Of all the lines in the material, count those containing the string "right" and write only the resulting number.

════════════════

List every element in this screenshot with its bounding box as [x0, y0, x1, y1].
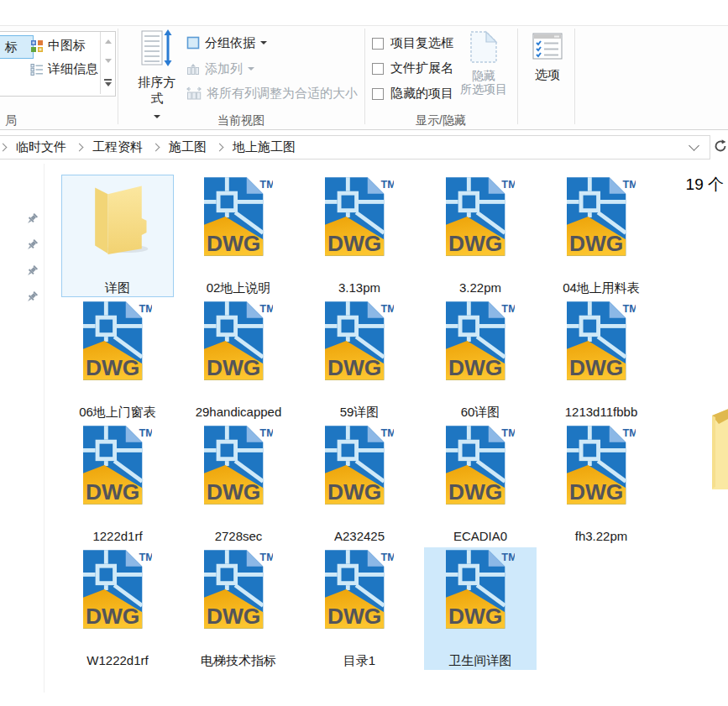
pin-icon[interactable] — [25, 290, 39, 304]
svg-text:DWG: DWG — [569, 355, 623, 380]
svg-text:TM: TM — [622, 303, 636, 315]
group-label-layout: 局 — [5, 113, 30, 128]
file-name-label: 60详图 — [425, 405, 536, 420]
file-item[interactable]: DWG TM 卫生间详图 — [424, 547, 537, 670]
chevron-right-icon[interactable] — [216, 144, 224, 152]
svg-text:DWG: DWG — [207, 231, 260, 256]
svg-text:TM: TM — [139, 427, 152, 439]
view-option-large-icons-partial[interactable]: 标 — [0, 35, 34, 59]
svg-text:DWG: DWG — [448, 355, 502, 380]
svg-text:DWG: DWG — [327, 231, 381, 256]
nav-pane-divider — [44, 164, 45, 693]
file-name-label: A232425 — [304, 529, 415, 544]
chevron-right-icon[interactable] — [76, 144, 84, 152]
dwg-file-icon: DWG TM — [567, 176, 636, 257]
ribbon-tab-strip — [0, 0, 728, 26]
chevron-right-icon[interactable] — [0, 144, 7, 152]
svg-text:DWG: DWG — [207, 604, 260, 629]
dwg-file-icon: DWG TM — [83, 301, 152, 381]
svg-text:TM: TM — [139, 303, 152, 315]
ribbon-separator — [118, 29, 118, 124]
file-item[interactable]: DWG TM 目录1 — [303, 547, 416, 670]
file-name-label: 04地上用料表 — [546, 280, 657, 295]
breadcrumb-item[interactable]: 工程资料 — [87, 139, 148, 155]
file-item[interactable]: DWG TM W1222d1rf — [61, 547, 174, 670]
svg-text:DWG: DWG — [207, 479, 260, 505]
item-checkboxes-option[interactable]: 项目复选框 — [372, 35, 453, 51]
file-item[interactable]: DWG TM A232425 — [303, 423, 416, 546]
address-dropdown-icon[interactable] — [689, 140, 699, 151]
file-item[interactable]: DWG TM fh3.22pm — [545, 423, 657, 546]
options-label: 选项 — [522, 67, 573, 83]
group-by-button[interactable]: 分组依据 — [186, 34, 267, 52]
file-item[interactable]: DWG TM 06地上门窗表 — [61, 299, 174, 421]
file-item[interactable]: DWG TM 04地上用料表 — [545, 175, 657, 297]
dwg-file-icon: DWG TM — [325, 425, 394, 505]
dwg-file-icon: DWG TM — [567, 425, 636, 505]
file-item[interactable]: DWG TM 60详图 — [424, 299, 537, 421]
group-by-caret-icon — [260, 41, 267, 44]
svg-text:TM: TM — [501, 179, 515, 191]
breadcrumb-item[interactable]: 施工图 — [164, 139, 212, 155]
size-columns-icon — [186, 86, 202, 100]
options-button[interactable]: 选项 — [522, 33, 573, 123]
ribbon-separator — [574, 29, 575, 124]
item-checkboxes-checkbox[interactable] — [372, 38, 384, 50]
file-name-label: W1222d1rf — [62, 653, 173, 668]
ribbon-separator — [517, 29, 518, 124]
add-columns-button[interactable]: 添加列 — [186, 60, 254, 78]
svg-text:TM: TM — [380, 552, 394, 563]
dwg-file-icon: DWG TM — [446, 425, 515, 505]
file-item[interactable]: DWG TM 3.22pm — [424, 175, 537, 297]
file-name-label: 59详图 — [304, 405, 415, 420]
svg-text:DWG: DWG — [86, 355, 139, 380]
dwg-file-icon: DWG TM — [325, 301, 394, 381]
details-view-icon — [30, 63, 44, 76]
hide-selected-icon — [469, 29, 499, 65]
view-option-label: 中图标 — [48, 38, 86, 54]
gallery-scroll-up-icon[interactable] — [105, 39, 112, 44]
svg-text:DWG: DWG — [327, 355, 381, 380]
file-item[interactable]: DWG TM 29handicapped — [182, 299, 295, 421]
file-item[interactable]: DWG TM 电梯技术指标 — [182, 547, 295, 670]
file-extensions-option[interactable]: 文件扩展名 — [372, 60, 453, 76]
view-option-medium-icons[interactable]: 中图标 — [30, 35, 86, 56]
gallery-more-icon[interactable] — [104, 79, 112, 86]
breadcrumb-item[interactable]: 地上施工图 — [228, 139, 301, 155]
view-option-label: 标 — [5, 39, 18, 55]
file-name-label: 2728sec — [183, 529, 294, 544]
folder-preview-icon — [707, 402, 728, 489]
svg-text:TM: TM — [259, 552, 273, 563]
hide-selected-button[interactable]: 隐藏 所选项目 — [458, 29, 510, 127]
breadcrumb-item[interactable]: 临时文件 — [11, 139, 71, 155]
refresh-button[interactable] — [713, 139, 728, 154]
svg-text:TM: TM — [380, 179, 394, 191]
file-name-label: 29handicapped — [183, 405, 294, 420]
sort-by-button[interactable]: 排序方式 — [133, 29, 181, 125]
gallery-scroll-down-icon[interactable] — [105, 59, 112, 63]
file-item[interactable]: DWG TM 59详图 — [303, 299, 416, 421]
file-item[interactable]: 详图 — [61, 175, 174, 297]
file-item[interactable]: DWG TM 2728sec — [182, 423, 295, 546]
file-item[interactable]: DWG TM 1222d1rf — [61, 423, 174, 546]
chevron-right-icon[interactable] — [152, 144, 160, 152]
pin-icon[interactable] — [25, 264, 39, 278]
group-by-icon — [186, 36, 200, 50]
hide-selected-label-2: 所选项目 — [458, 82, 510, 96]
hidden-items-option[interactable]: 隐藏的项目 — [372, 86, 453, 102]
hidden-items-checkbox[interactable] — [372, 88, 384, 100]
pin-icon[interactable] — [25, 238, 39, 252]
svg-text:DWG: DWG — [327, 604, 381, 629]
pin-icon[interactable] — [25, 212, 39, 226]
dwg-file-icon: DWG TM — [446, 176, 515, 257]
view-option-details[interactable]: 详细信息 — [30, 59, 98, 80]
file-explorer-window: { "ribbon": { "view_gallery": { "partial… — [0, 0, 728, 706]
file-extensions-checkbox[interactable] — [372, 63, 384, 75]
size-columns-button[interactable]: 将所有列调整为合适的大小 — [186, 84, 358, 102]
file-item[interactable]: DWG TM 1213d11fbbb — [545, 299, 657, 421]
file-item[interactable]: DWG TM 02地上说明 — [182, 175, 295, 297]
address-bar[interactable]: 临时文件工程资料施工图地上施工图 — [0, 135, 710, 160]
file-item[interactable]: DWG TM 3.13pm — [303, 175, 416, 297]
file-list-area: 详图 DWG TM 02地上说明 — [0, 162, 728, 706]
file-item[interactable]: DWG TM ECADIA0 — [424, 423, 537, 546]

════════════════

**Task output:**
4